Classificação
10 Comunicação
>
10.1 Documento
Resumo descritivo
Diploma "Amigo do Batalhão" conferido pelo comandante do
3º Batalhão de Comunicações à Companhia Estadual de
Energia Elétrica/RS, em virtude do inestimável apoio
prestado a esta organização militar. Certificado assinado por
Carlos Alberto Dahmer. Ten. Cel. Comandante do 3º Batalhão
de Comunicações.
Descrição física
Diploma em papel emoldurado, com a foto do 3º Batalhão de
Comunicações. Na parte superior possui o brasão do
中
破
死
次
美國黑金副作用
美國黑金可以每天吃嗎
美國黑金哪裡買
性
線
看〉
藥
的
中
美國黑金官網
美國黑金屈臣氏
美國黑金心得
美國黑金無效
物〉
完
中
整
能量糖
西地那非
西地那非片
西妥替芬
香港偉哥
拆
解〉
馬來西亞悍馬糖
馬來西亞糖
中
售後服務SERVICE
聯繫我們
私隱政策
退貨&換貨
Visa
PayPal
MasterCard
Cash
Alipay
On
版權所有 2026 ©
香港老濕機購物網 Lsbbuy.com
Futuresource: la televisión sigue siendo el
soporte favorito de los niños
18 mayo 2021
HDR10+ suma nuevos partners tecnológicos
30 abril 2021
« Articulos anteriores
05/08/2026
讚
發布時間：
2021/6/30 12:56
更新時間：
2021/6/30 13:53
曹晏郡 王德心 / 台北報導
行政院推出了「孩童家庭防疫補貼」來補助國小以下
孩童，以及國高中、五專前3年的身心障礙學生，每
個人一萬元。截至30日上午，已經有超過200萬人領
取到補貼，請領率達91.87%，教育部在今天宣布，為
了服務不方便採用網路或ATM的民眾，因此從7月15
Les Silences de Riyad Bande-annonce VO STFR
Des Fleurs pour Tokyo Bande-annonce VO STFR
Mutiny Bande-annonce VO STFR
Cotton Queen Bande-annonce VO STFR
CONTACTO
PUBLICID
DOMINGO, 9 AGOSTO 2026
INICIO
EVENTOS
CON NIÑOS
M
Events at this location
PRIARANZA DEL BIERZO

* [EXERCISE BRIEF] Go through the data above and find the lines with the word "Bande". Copy each of those lines.

* [EXPECTED OUTPUT]
Les Silences de Riyad Bande-annonce VO STFR
Des Fleurs pour Tokyo Bande-annonce VO STFR
Mutiny Bande-annonce VO STFR
Cotton Queen Bande-annonce VO STFR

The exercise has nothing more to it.